PARBOABOA, Jakarta - Polemik seputar revisi Undang-Undang Nomor 3 Tahun 2025 tentang Tentara Nasional Indonesia (TNI) kembali mencuat ke permukaan.
Dalam sidang uji formil di Mahkamah Konstitusi (MK), Senin (23/6/2025), Menteri Hukum Supratman Andi Agtas menegaskan bahwa para pemohon gugatan tidak memiliki kedudukan hukum (legal standing) yang sah.
Menurut Supratman, para penggugat yang terdiri dari mahasiswa, aktivis, ibu rumah tangga, dan organisasi masyarakat sipil tidak memiliki kaitan langsung dengan aturan yang digugat.
“Para pemohon bukan prajurit aktif, bukan siswa kedinasan militer, serta tidak mendaftar sebagai calon anggota TNI, sehingga tidak memiliki pertalian langsung terhadap substansi UU TNI,” ujar Supratman.
Supratman juga merujuk pada Putusan MK Nomor 91/PUU-XVIII/2020, yang menurutnya menegaskan kedudukan hukum hanya berlaku bagi pihak yang secara langsung terdampak oleh aturan yang diuji.
Ia menambahkan pembentukan UU TNI telah mengikuti prosedur konstitusional melalui DPR dan Presiden serta memenuhi ketentuan formal sesuai Undang-Undang Pembentukan Peraturan Perundang-Undangan.
Pandangan tersebut mendapat tanggapan keras. Muhamad Saleh, peneliti dari Center of Economic and Law Studies (CELIOS) menilai pernyataan pemerintah merupakan bentuk penafsiran hukum yang sempit.
“Mahkamah Konstitusi adalah pengadilan konstitusi, bukan administratif.
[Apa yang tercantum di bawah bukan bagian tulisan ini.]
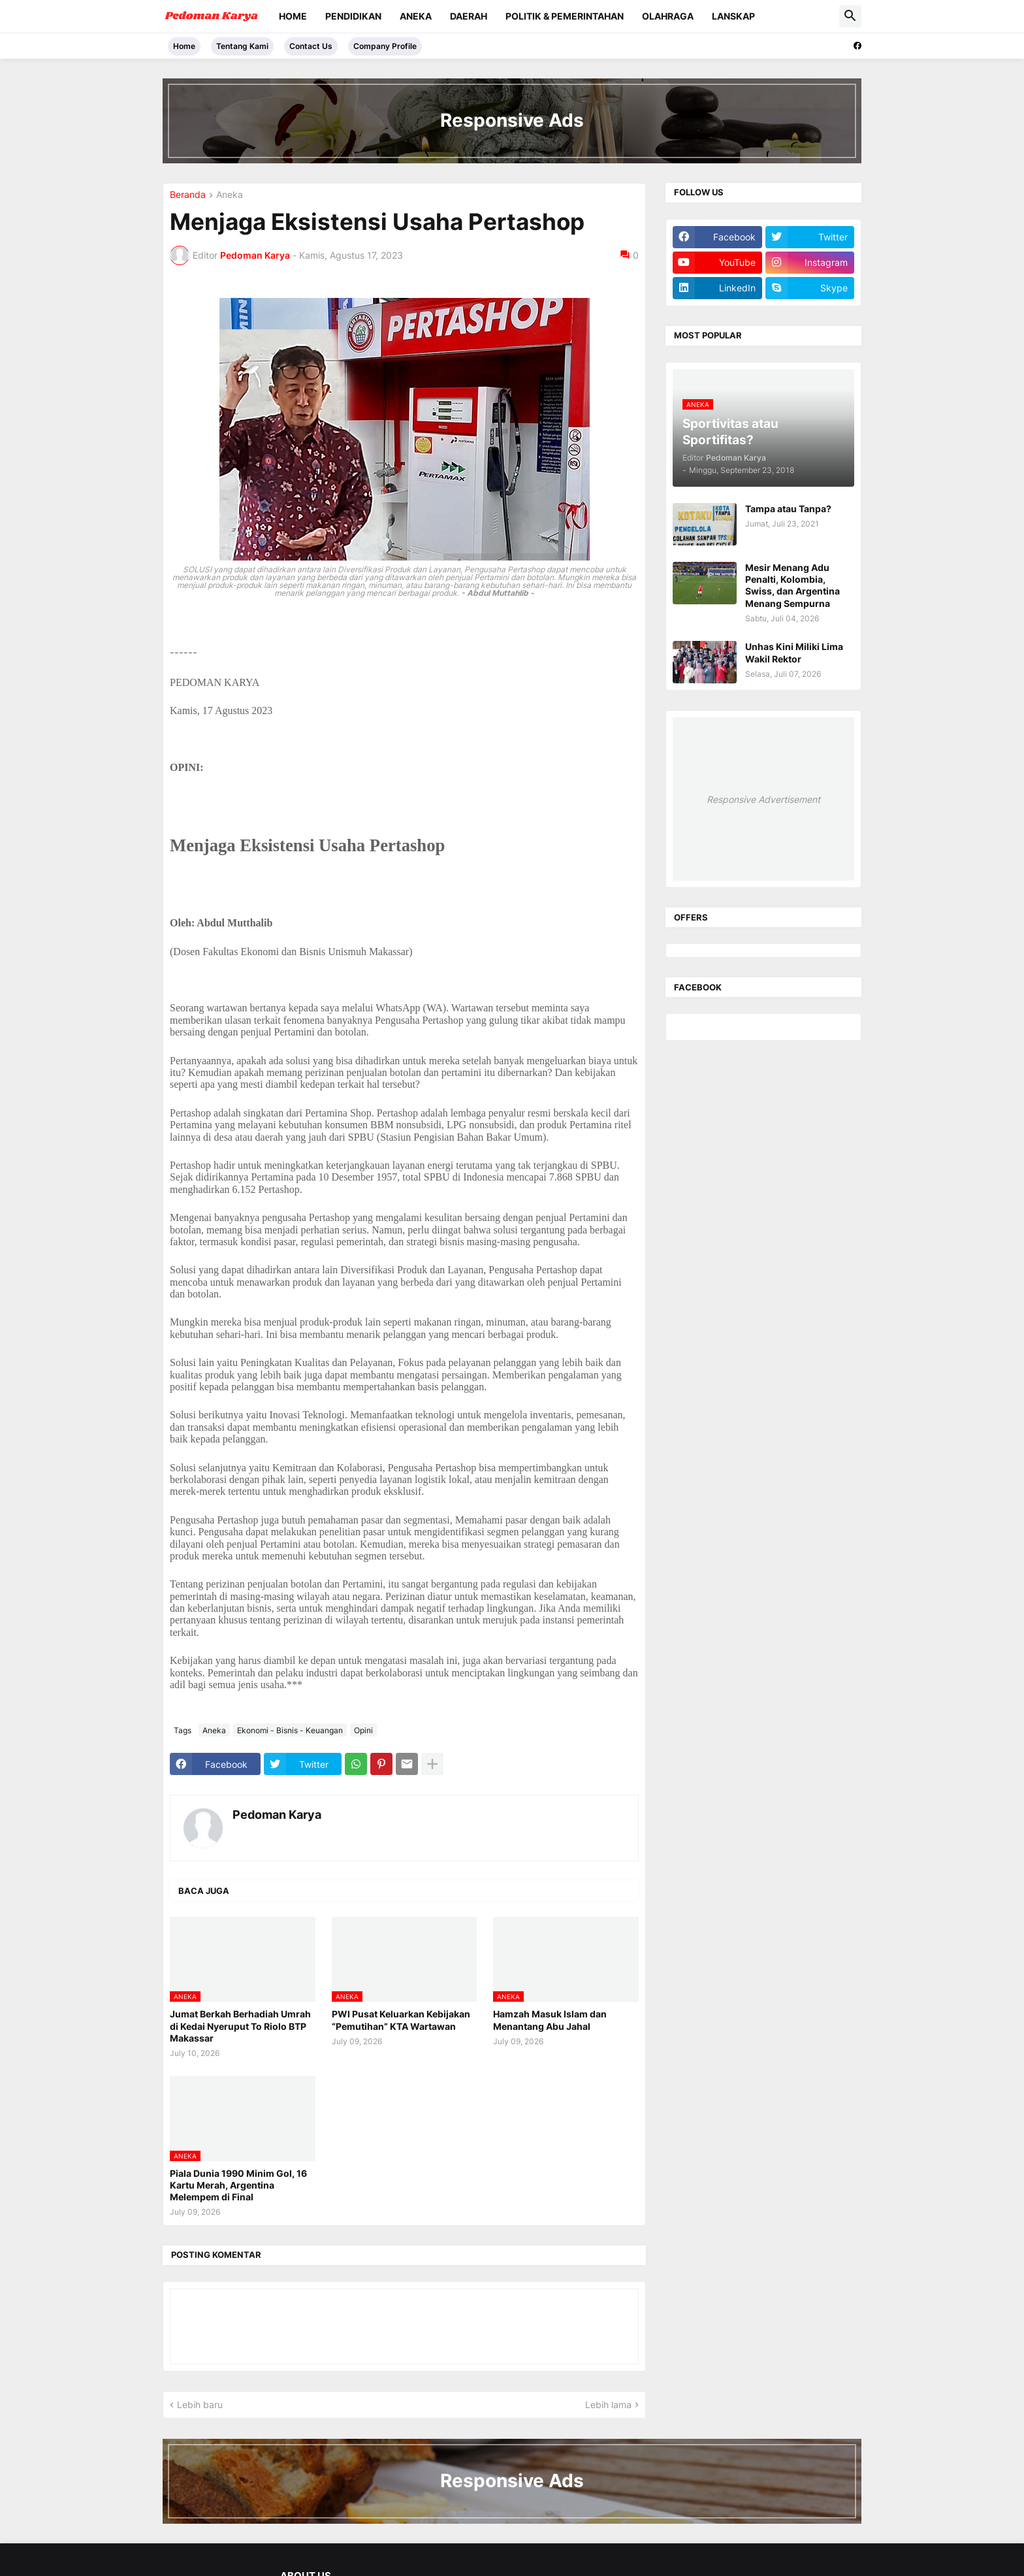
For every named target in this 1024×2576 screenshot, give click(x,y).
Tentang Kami (242, 46)
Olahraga (668, 16)
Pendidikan (353, 16)
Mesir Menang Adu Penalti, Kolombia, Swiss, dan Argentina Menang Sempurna (792, 585)
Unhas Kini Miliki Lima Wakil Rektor (794, 652)
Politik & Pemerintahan (564, 16)
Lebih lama (608, 2404)
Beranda (188, 195)
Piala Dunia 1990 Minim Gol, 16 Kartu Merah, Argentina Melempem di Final (238, 2185)
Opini (363, 1730)
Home (293, 16)
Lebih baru (200, 2404)
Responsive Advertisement (763, 799)
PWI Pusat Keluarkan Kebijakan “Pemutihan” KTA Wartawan (401, 2019)
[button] (850, 16)
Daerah (468, 16)
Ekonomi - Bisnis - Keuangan (290, 1730)
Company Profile (385, 46)
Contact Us (310, 46)
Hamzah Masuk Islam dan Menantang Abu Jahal (550, 2019)
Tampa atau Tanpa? (788, 508)
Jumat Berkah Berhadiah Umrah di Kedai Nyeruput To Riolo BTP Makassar (240, 2025)
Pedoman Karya (276, 1814)
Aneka (416, 16)
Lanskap (733, 16)
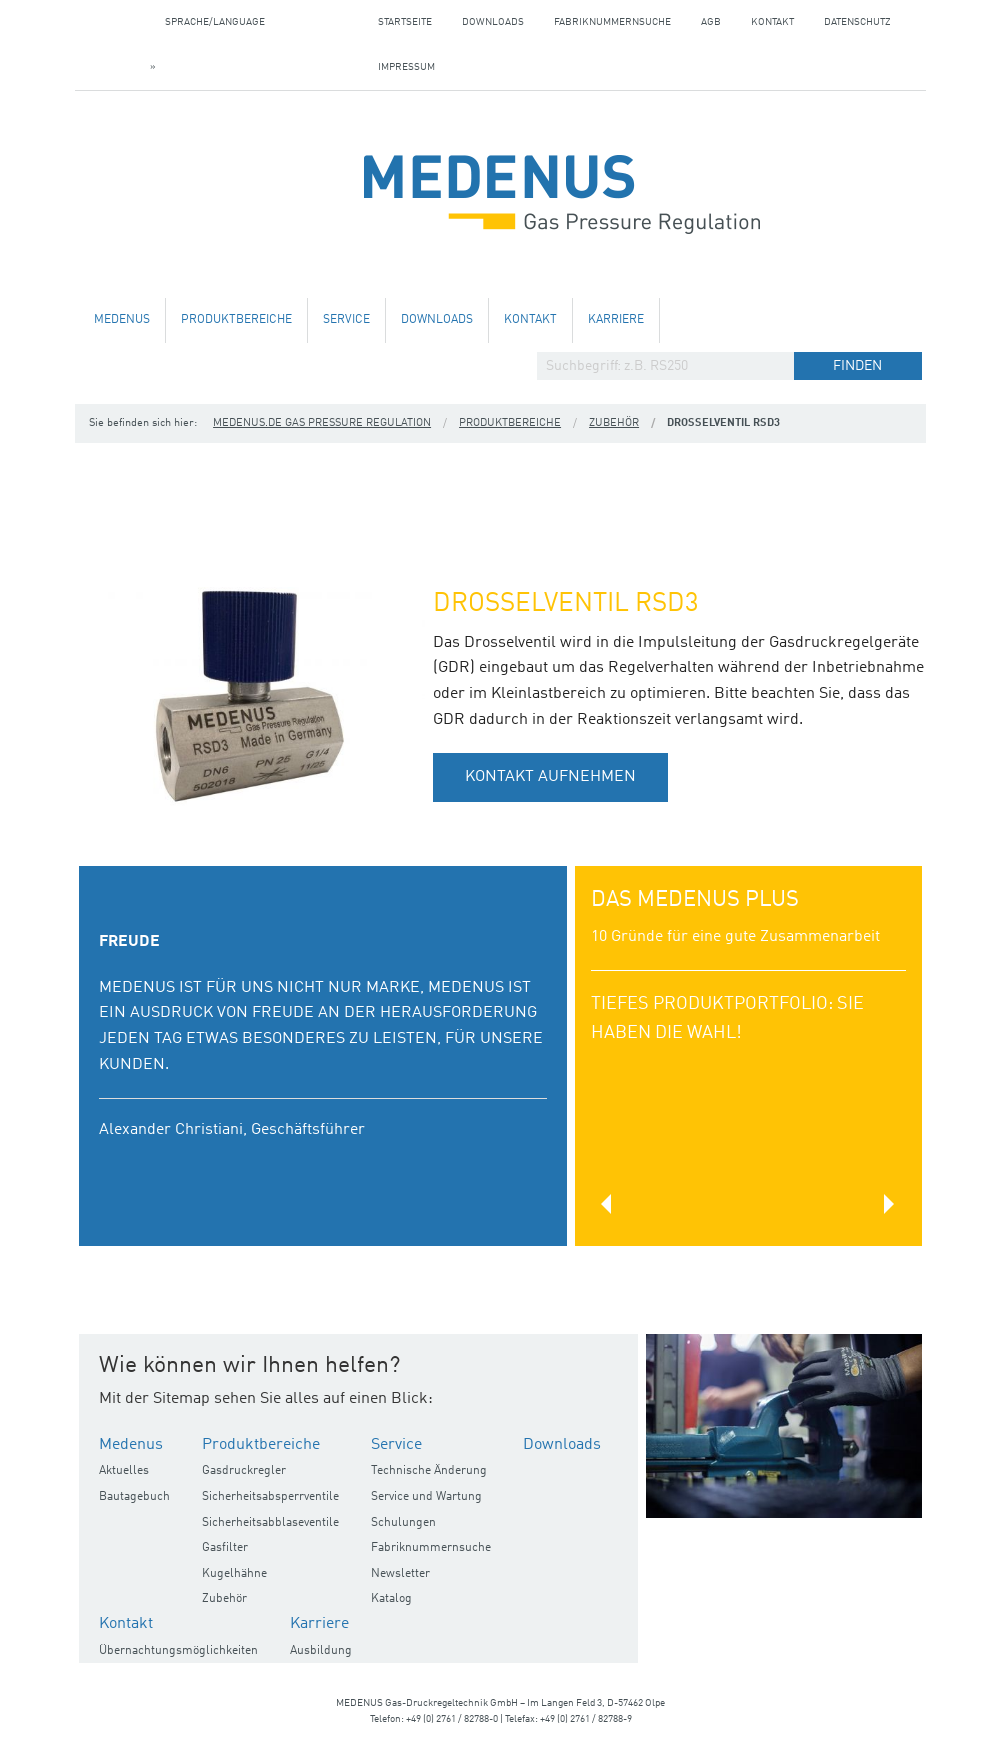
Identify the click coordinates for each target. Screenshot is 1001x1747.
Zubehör (614, 423)
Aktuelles (124, 1471)
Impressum (406, 67)
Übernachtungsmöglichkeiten (178, 1651)
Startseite (405, 22)
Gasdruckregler (244, 1471)
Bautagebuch (134, 1497)
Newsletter (400, 1574)
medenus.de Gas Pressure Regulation (322, 423)
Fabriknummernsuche (612, 22)
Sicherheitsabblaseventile (270, 1523)
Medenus (122, 320)
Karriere (616, 320)
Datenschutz (857, 22)
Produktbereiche (236, 320)
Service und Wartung (426, 1497)
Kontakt (772, 22)
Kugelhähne (234, 1574)
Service (346, 320)
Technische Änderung (429, 1471)
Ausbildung (321, 1651)
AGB (711, 22)
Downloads (493, 22)
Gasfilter (225, 1548)
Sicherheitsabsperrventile (270, 1497)
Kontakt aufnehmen (550, 777)
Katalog (391, 1599)
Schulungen (403, 1523)
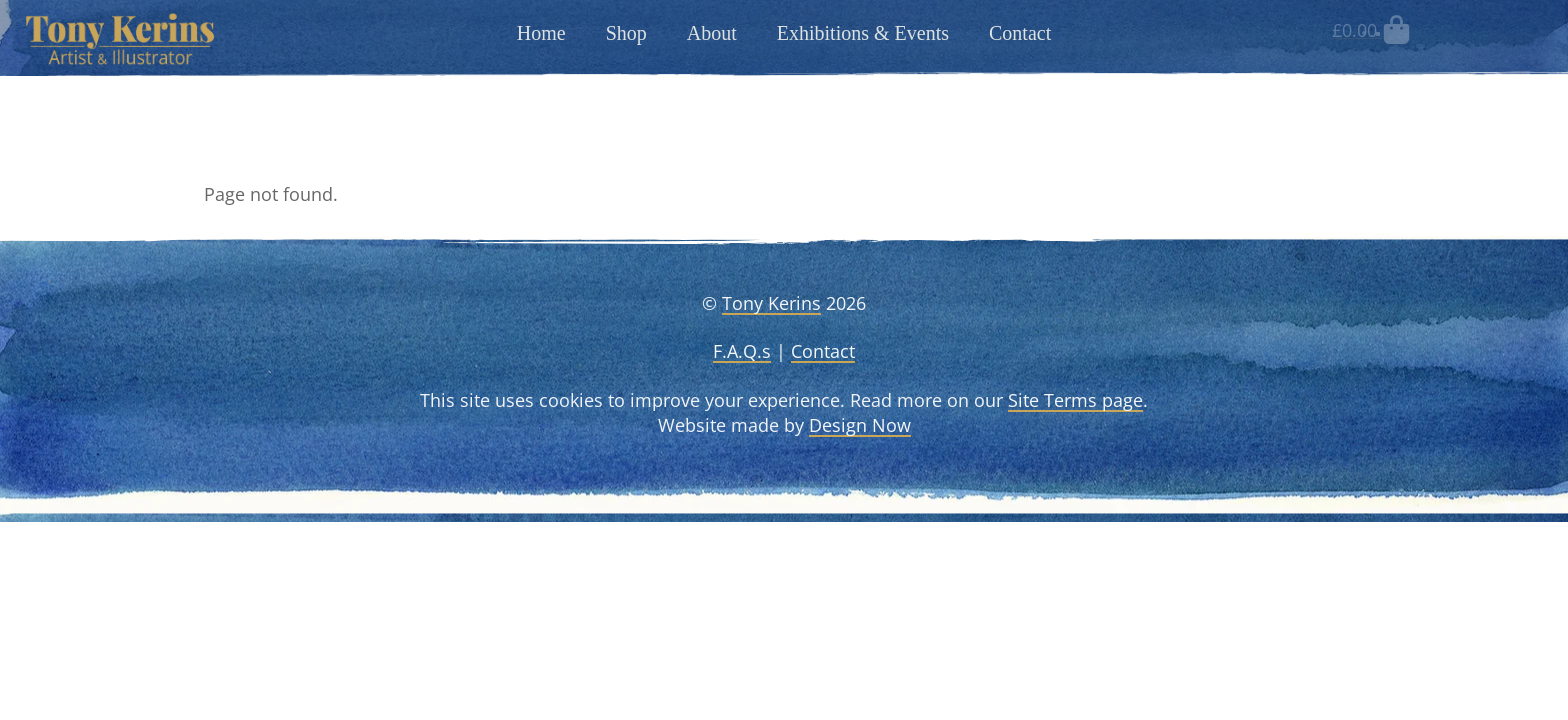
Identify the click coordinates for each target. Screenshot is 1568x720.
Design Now (860, 425)
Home (541, 33)
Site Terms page (1075, 400)
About (712, 33)
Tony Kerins (771, 303)
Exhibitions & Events (863, 33)
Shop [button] (626, 33)
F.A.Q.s (742, 351)
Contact (1020, 33)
Maka, yang menjadi fokus adalah kerugian konstitusional, bukan status formal pemohon,” tegasnya mengutip laporan Tirto, Selasa (24/6/2025).
Ia menjelaskan bahwa syarat legal standing dalam Pasal 51 ayat (1) UU MK mencakup WNI, kelompok masyarakat adat, badan hukum, dan lembaga negara.
Dalam konteks itu, mahasiswa atau aktivis bisa mengajukan permohonan asalkan mampu menunjukkan hak konstitusional yang dirugikan.
Saleh juga mengingatkan bahwa MK dalam sejumlah perkara sebelumnya, seperti uji UU Cipta Kerja dan presidential threshold, telah mengakui permohonan individu yang tidak terdampak secara administratif tetapi mengalami kerugian konstitusional.
“Yang penting adalah adanya kerugian aktual atau yang berpotensi terjadi secara rasional,” jelasnya, merujuk pada lima syarat dalam PMK No. 2 Tahun 2021 yang menjadi dasar penilaian MK.
Direktur LBH Jakarta, Muhammad Fadhil Alfathan, yang juga merupakan salah satu pemohon gugatan, menyebut anggapan bahwa masyarakat tidak punya legal standing sebagai bentuk sesat pikir.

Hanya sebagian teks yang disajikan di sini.